* [WHAT IS BEING ASKED] Could you write out every record below exactly, leaving out any pictures?

* [RECORDS FOR THIS EXERCISE]
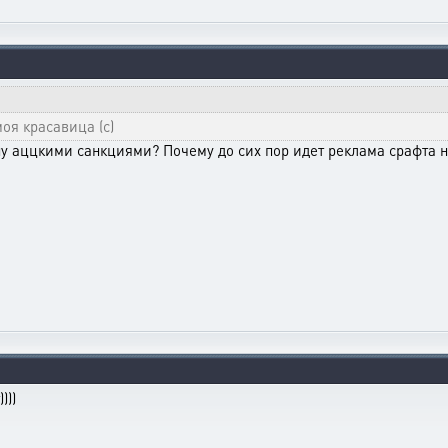
оя красавица (с)
ну аццкими санкциями? Почему до сих пор идет реклама срафта н
)))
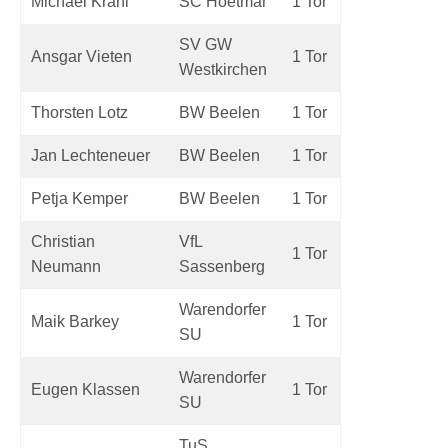
Michael Krahl
SC Hoetmar
1 Tor
SV GW
Ansgar Vieten
1 Tor
Westkirchen
Thorsten Lotz
BW Beelen
1 Tor
Jan Lechteneuer
BW Beelen
1 Tor
Petja Kemper
BW Beelen
1 Tor
Christian
VfL
1 Tor
Neumann
Sassenberg
Warendorfer
Maik Barkey
1 Tor
SU
Warendorfer
Eugen Klassen
1 Tor
SU
TuS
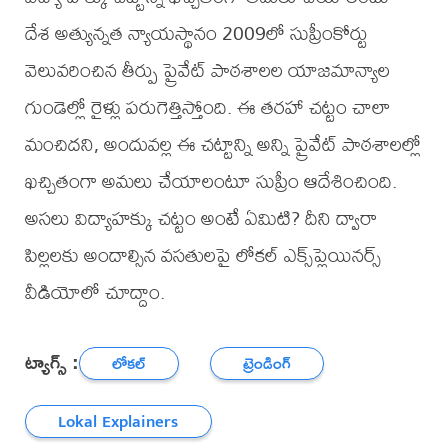
దేశ అత్యున్నత న్యాయస్థానం 2009లో సుప్రీంకోర్టు
వెలువరించిన తీర్పు ప్రైవేట్ పాఠశాలల యాజమాన్యాల
గుండెల్లో రైళ్లు పరుగెత్తిస్తోంది. ఈ తరహా చట్టం చాలా
మంచిదని, అందువల్ల ఈ చట్టాన్ని అన్ని ప్రైవేట్ పాఠశాలల్లో
ఖచ్చితంగా అమలు చేయాలంటూ సుప్రీం ఆదేశించింది.
అసలు విద్యాహక్కు చట్టం అంటే ఏమిటి? దీని ద్వారా
పిల్లలకు అందాల్సిన వసతులపై లోకల్ ఎక్స్‌ప్లెయినర్స్
వీడియోలో చూద్దాం.
ట్యాగ్స్ :
లోకల్
ట్రెండింగ్
Lokal Explainers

* [EXERCISE SOLUTION]
оя красавица (с)
ну аццкими санкциями? Почему до сих пор идет реклама срафта н
)))
Michael Krahl
SC Hoetmar
1 Tor
SV GW
Ansgar Vieten
1 Tor
Westkirchen
Thorsten Lotz
BW Beelen
1 Tor
Jan Lechteneuer
BW Beelen
1 Tor
Petja Kemper
BW Beelen
1 Tor
Christian
VfL
1 Tor
Neumann
Sassenberg
Warendorfer
Maik Barkey
1 Tor
SU
Warendorfer
Eugen Klassen
1 Tor
SU
TuS
దేశ అత్యున్నత న్యాయస్థానం 2009లో సుప్రీంకోర్టు
వెలువరించిన తీర్పు ప్రైవేట్ పాఠశాలల యాజమాన్యాల
గుండెల్లో రైళ్లు పరుగెత్తిస్తోంది. ఈ తరహా చట్టం చాలా
మంచిదని, అందువల్ల ఈ చట్టాన్ని అన్ని ప్రైవేట్ పాఠశాలల్లో
ఖచ్చితంగా అమలు చేయాలంటూ సుప్రీం ఆదేశించింది.
అసలు విద్యాహక్కు చట్టం అంటే ఏమిటి? దీని ద్వారా
పిల్లలకు అందాల్సిన వసతులపై లోకల్ ఎక్స్‌ప్లెయినర్స్
వీడియోలో చూద్దాం.
ట్యాగ్స్ :
లోకల్
ట్రెండింగ్
Lokal Explainers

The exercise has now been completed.